The Bristol Bears defence coach explains how to talk more efficiently on the pitch

How to work on communication – by Omar Mouneimne

Communication is key in rugby, so you know where your team-mates are and what they’re doing as well as what is happening with the opposition.

Here Bristol Bears defence coach Omar Mouneimne explains how to work on communication so you talk effectively and efficiently on the pitch…

Identity parade

“Communication is second only to vision, in real time.

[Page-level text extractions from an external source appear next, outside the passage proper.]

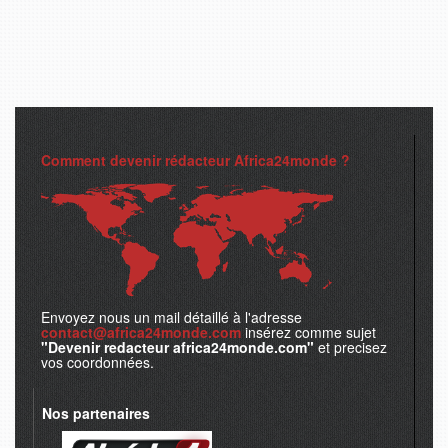
Comment devenir rédacteur Africa24monde ?
Envoyez nous un mail détaillé à l'adresse
contact@africa24monde.com
insérez comme sujet
"Devenir redacteur africa24monde.com"
et precisez
vos coordonnées.
Nos partenaires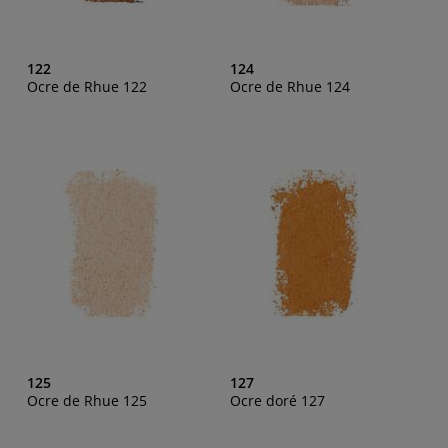
122
124
Ocre de Rhue 122
Ocre de Rhue 124
125
127
Ocre de Rhue 125
Ocre doré 127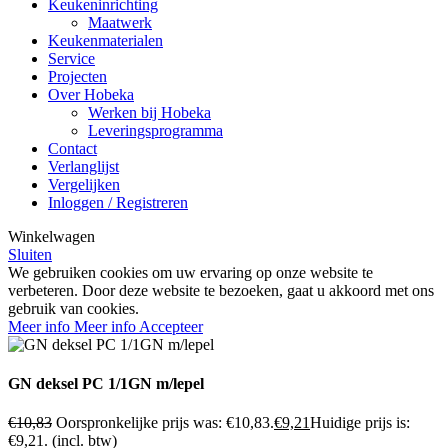
Keukeninrichting
Maatwerk
Keukenmaterialen
Service
Projecten
Over Hobeka
Werken bij Hobeka
Leveringsprogramma
Contact
Verlanglijst
Vergelijken
Inloggen / Registreren
Winkelwagen
Sluiten
We gebruiken cookies om uw ervaring op onze website te
verbeteren. Door deze website te bezoeken, gaat u akkoord met ons
gebruik van cookies.
Meer info
Meer info
Accepteer
GN deksel PC 1/1GN m/lepel
€
10,83
Oorspronkelijke prijs was: €10,83.
€
9,21
Huidige prijs is:
€9,21.
(incl. btw)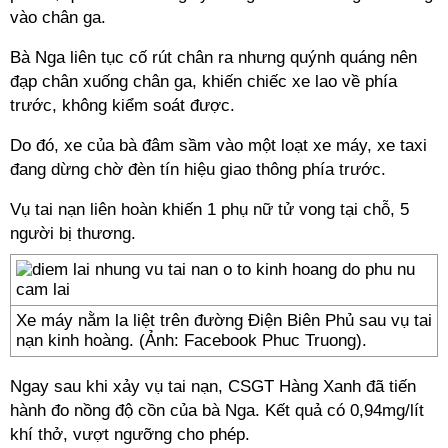
vào chân ga.
Bà Nga liên tục cố rút chân ra nhưng quýnh quáng nên
đạp chân xuống chân ga, khiến chiếc xe lao về phía
trước, không kiểm soát được.
Do đó, xe của bà đâm sầm vào một loạt xe máy, xe taxi
đang dừng chờ đèn tín hiệu giao thông phía trước.
Vụ tai nạn liên hoàn khiến 1 phụ nữ tử vong tại chỗ, 5
người bị thương.
Xe máy nằm la liệt trên đường Điện Biên Phủ sau vụ tai
nạn kinh hoàng. (Ảnh: Facebook Phuc Truong).
Ngay sau khi xảy vụ tai nạn, CSGT Hàng Xanh đã tiến
hành đo nồng độ cồn của bà Nga. Kết quả có 0,94mg/lít
khí thở, vượt ngưỡng cho phép.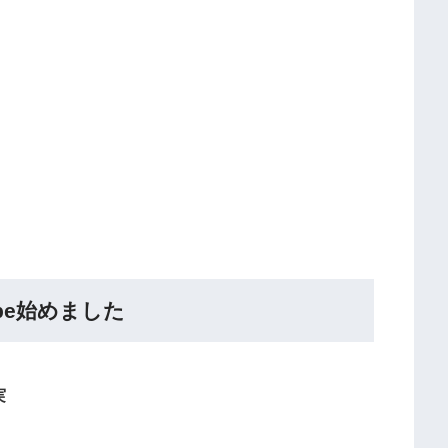
Tube始めました
実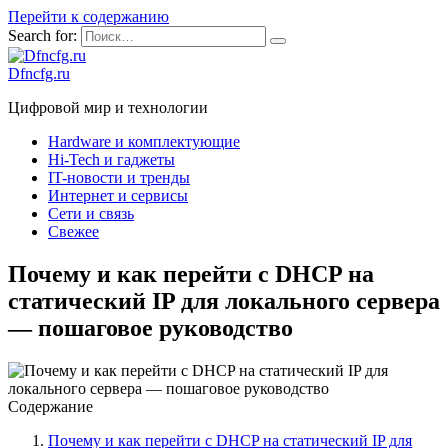
Перейти к содержанию
Search for:
Dfncfg.ru
Цифровой мир и технологии
Hardware и комплектующие
Hi-Tech и гаджеты
IT-новости и тренды
Интернет и сервисы
Сети и связь
Свежее
Почему и как перейти с DHCP на
статический IP для локального сервера
— пошаговое руководство
Содержание
Почему и как перейти с DHCP на статический IP для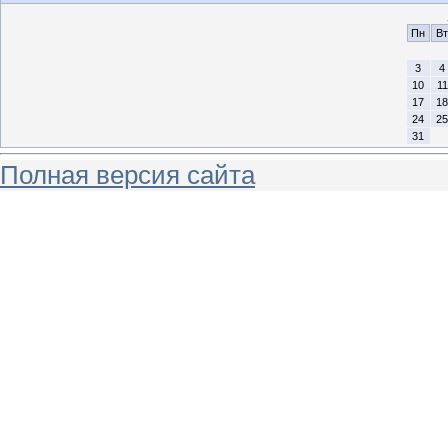
Пн
Вт
3
4
10
11
17
18
24
25
31
Полная версия сайта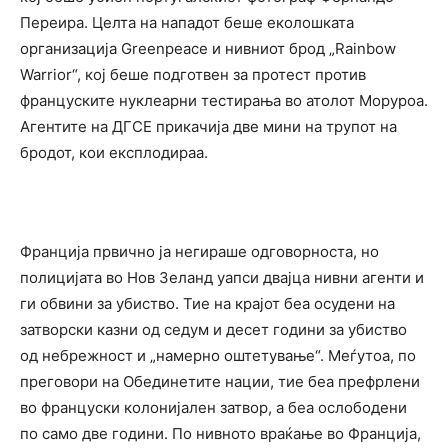
Переира. Целта на нападот беше еколошката
организација Greenpeace и нивниот брод „Rainbow
Warrior“, кој беше подготвен за протест против
француските нуклеарни тестирања во атолот Моруроа.
Агентите на ДГСЕ прикачија две мини на трупот на
бродот, кои експлодираа.
Франција првично ја негираше одговорноста, но
полицијата во Нов Зеланд уапси двајца нивни агенти и
ги обвини за убиство. Тие на крајот беа осудени на
затворски казни од седум и десет години за убиство
од небрежност и „намерно оштетување“. Меѓутоа, по
преговори на Обединетите нации, тие беа префрлени
во француски колонијален затвор, а беа ослободени
по само две години. По нивното враќање во Франција,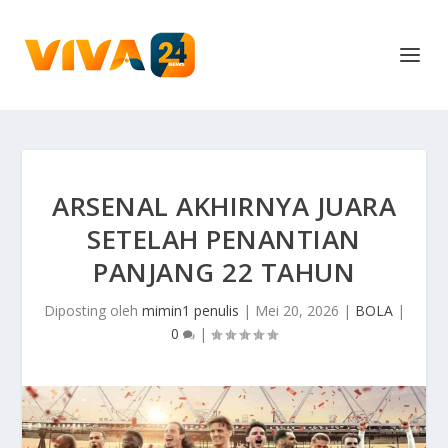
ARSENAL AKHIRNYA JUARA
SETELAH PENANTIAN
PANJANG 22 TAHUN
Diposting oleh
mimin1 penulis
|
Mei 20, 2026
|
BOLA
|
0
|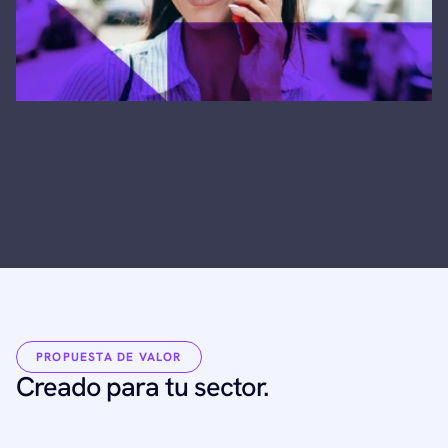
PROPUESTA DE VALOR
Creado para tu sector.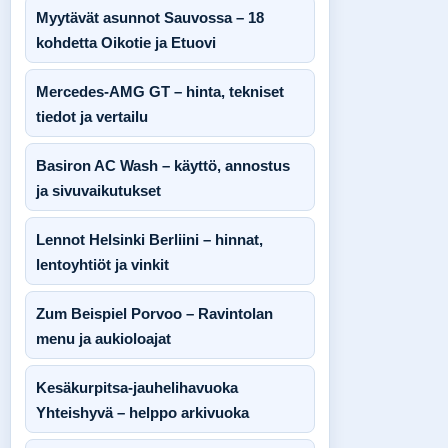
Myytävät asunnot Sauvossa – 18
kohdetta Oikotie ja Etuovi
Mercedes-AMG GT – hinta, tekniset
tiedot ja vertailu
Basiron AC Wash – käyttö, annostus
ja sivuvaikutukset
Lennot Helsinki Berliini – hinnat,
lentoyhtiöt ja vinkit
Zum Beispiel Porvoo – Ravintolan
menu ja aukioloajat
Kesäkurpitsa-jauhelihavuoka
Yhteishyvä – helppo arkivuoka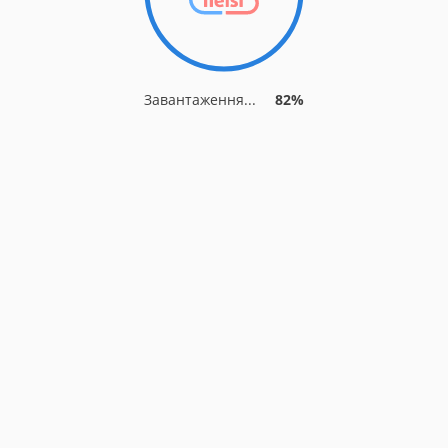
Завантаження...
82%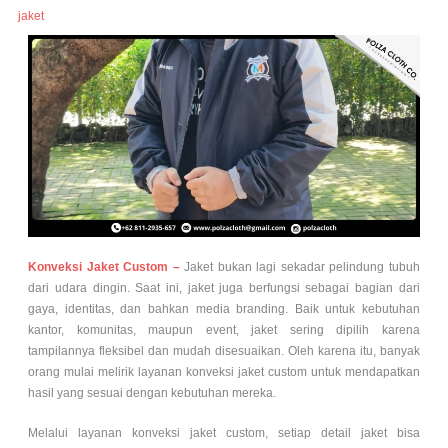
jaket
Konveksi Jaket Custom –
Jaket bukan lagi sekadar pelindung tubuh
dari udara dingin. Saat ini, jaket juga berfungsi sebagai bagian dari
gaya, identitas, dan bahkan media branding. Baik untuk kebutuhan
kantor, komunitas, maupun event, jaket sering dipilih karena
tampilannya fleksibel dan mudah disesuaikan. Oleh karena itu, banyak
orang mulai melirik layanan konveksi jaket custom untuk mendapatkan
hasil yang sesuai dengan kebutuhan mereka.
Melalui layanan konveksi jaket custom, setiap detail jaket bisa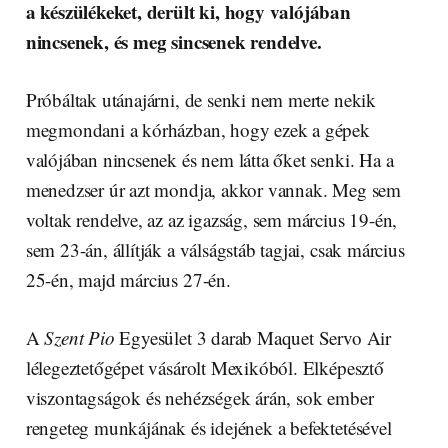
a készülékeket, derült ki, hogy valójában
nincsenek, és meg sincsenek rendelve.
Próbáltak utánajárni, de senki nem merte nekik
megmondani a kórházban, hogy ezek a gépek
valójában nincsenek és nem látta őket senki. Ha a
menedzser úr azt mondja, akkor vannak. Meg sem
voltak rendelve, az az igazság, sem március 19-én,
sem 23-án, állítják a válságstáb tagjai, csak március
25-én, majd március 27-én.
A
Szent Pio
Egyesület 3 darab Maquet Servo Air
lélegeztetőgépet vásárolt Mexikóból. Elképesztő
viszontagságok és nehézségek árán, sok ember
rengeteg munkájának és idejének a befektetésével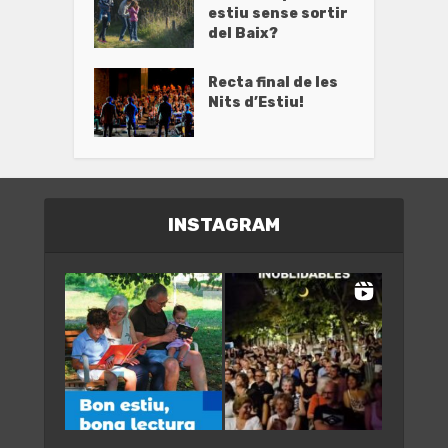
estiu sense sortir
del Baix?
Recta final de les
Nits d’Estiu!
INSTAGRAM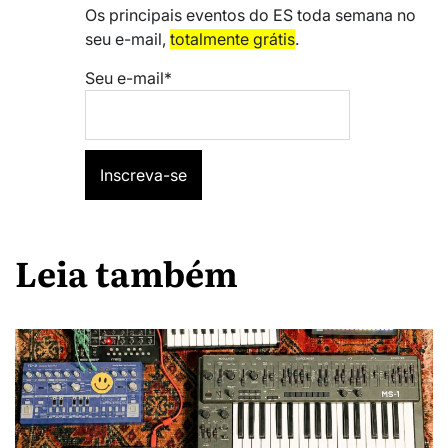
Os principais eventos do ES toda semana no
seu e-mail,
totalmente grátis
.
Seu e-mail*
Leia também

How you do that in defence depends on whether you’re directly involved, or about to be, off the ball.

“If you’re 15 metres from the action and their shape is unfolding, you must recognise, ‘This is gonna unfold, I’ve seen the video and recognise what’s coming.’ You adjust spacing, width, talk to the guy next to you. When directly involved in a tackle or slowing ball, you then get up and need to know if they’re coming back your way or going another way.”

Shape shifting

“In training I’d give you a form of certainty – I say ‘We are only facing a shape of ten, where they’ve got just these options’, with, say, three options. You’d know with certainty who is whose man and what the shape looks like. Then I’ll start to mix it up as we go along. First I give you the tools to go, then you try with more duress, up to game duress.”

Running commentary

“It’s important to do what we call ‘small talk’. It’s a running commentary the whole time. ‘Shift, tighter, wider, I think they’re going to reload here…’ That amounts to solving the problem. It’s difficult to talk in every moment, but with small talk you can handle 90% of scenarios. With a silent movie you’re dead in defence. Look a little, talk a little, look a little, talk a little is the idea.”

Role play

“You want to talk about what shape you’re facing, and your role in the shape. So say you face a shape with ten players in it – call it X – you would shout ‘X, X, I’ve got the show and go!’, meaning the playmaker. You talk about the shape and your role as quickly as you can. We call it ‘AB response’. A: What do I see? B: What do I do about it?”